[PROVIDED RECORDS]

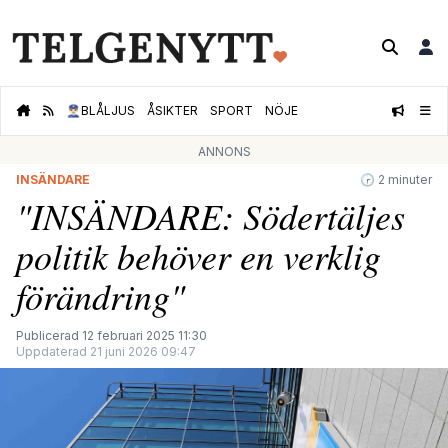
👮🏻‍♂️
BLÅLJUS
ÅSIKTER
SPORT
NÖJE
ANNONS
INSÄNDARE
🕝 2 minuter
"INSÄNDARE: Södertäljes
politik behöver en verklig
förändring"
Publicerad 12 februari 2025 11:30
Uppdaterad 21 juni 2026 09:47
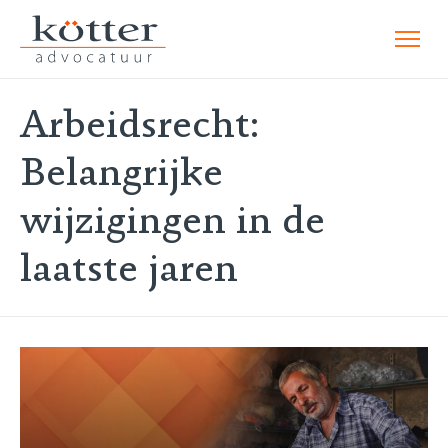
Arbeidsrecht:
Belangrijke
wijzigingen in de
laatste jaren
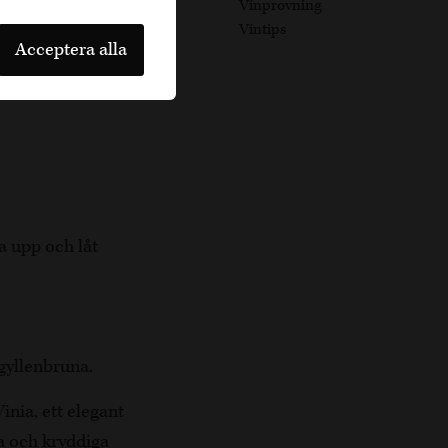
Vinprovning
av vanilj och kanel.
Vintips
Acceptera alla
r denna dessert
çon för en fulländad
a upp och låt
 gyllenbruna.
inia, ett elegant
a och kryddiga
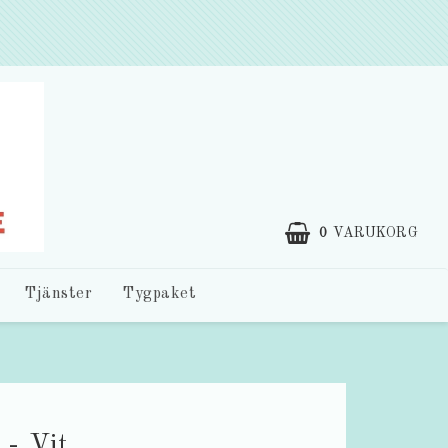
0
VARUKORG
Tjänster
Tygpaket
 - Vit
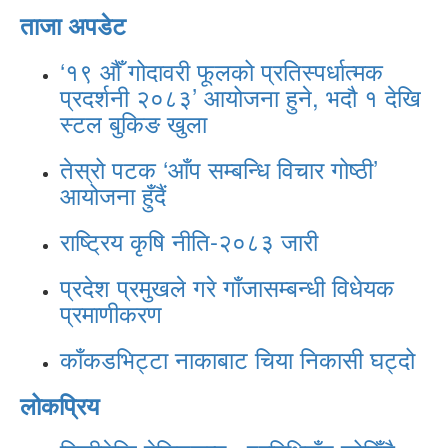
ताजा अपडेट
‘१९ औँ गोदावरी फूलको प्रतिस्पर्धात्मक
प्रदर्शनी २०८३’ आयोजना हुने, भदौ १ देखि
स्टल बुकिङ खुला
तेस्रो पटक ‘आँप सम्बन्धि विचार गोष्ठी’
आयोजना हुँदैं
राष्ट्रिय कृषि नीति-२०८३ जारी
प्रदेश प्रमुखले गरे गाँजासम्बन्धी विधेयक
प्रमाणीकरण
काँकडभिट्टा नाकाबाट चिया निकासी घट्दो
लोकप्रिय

[/PROVIDED RECORDS]
[PROVIDED RECORDS]

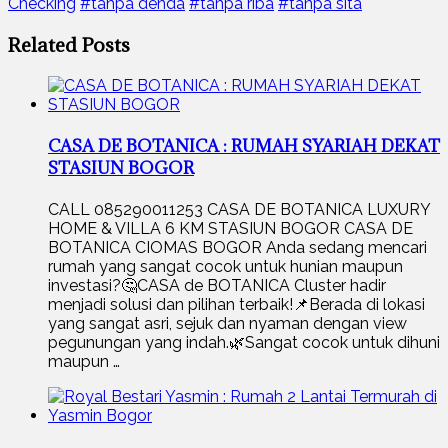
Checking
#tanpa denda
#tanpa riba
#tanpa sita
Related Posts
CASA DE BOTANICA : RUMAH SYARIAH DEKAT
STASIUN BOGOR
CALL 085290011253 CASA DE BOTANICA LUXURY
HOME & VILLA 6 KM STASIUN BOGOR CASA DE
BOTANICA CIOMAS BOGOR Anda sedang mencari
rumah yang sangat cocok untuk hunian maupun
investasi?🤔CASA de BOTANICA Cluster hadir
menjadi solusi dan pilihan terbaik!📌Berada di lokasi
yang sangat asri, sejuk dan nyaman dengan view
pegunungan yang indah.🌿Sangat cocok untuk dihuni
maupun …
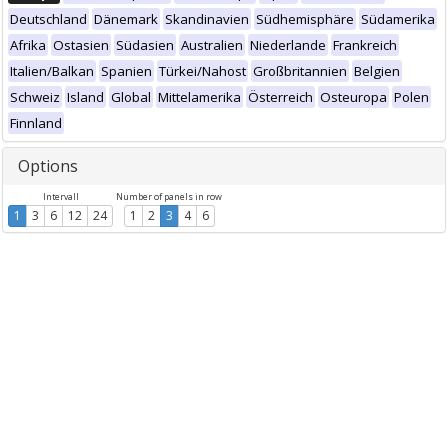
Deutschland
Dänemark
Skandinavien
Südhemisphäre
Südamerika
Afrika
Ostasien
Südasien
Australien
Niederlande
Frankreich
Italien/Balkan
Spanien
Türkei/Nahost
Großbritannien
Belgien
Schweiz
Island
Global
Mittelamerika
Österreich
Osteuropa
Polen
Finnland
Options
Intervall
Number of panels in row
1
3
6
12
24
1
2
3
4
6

[/PROVIDED RECORDS]
[PROVIDED RECORDS]

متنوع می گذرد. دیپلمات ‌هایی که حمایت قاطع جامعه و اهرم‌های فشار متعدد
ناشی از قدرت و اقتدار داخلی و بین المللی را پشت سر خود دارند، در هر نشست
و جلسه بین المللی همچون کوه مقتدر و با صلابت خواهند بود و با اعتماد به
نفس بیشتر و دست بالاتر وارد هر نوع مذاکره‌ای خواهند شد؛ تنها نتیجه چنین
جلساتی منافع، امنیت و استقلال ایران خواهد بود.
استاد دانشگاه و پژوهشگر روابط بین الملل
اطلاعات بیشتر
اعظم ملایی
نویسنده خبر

[/PROVIDED RECORDS]

> [TRY IT] Scan the entries above for the word "بیشتر", then copy every line in which it occurs.

> [REPLY]
نفس بیشتر و دست بالاتر وارد هر نوع مذاکره‌ای خواهند شد؛ تنها نتیجه چنین
اطلاعات بیشتر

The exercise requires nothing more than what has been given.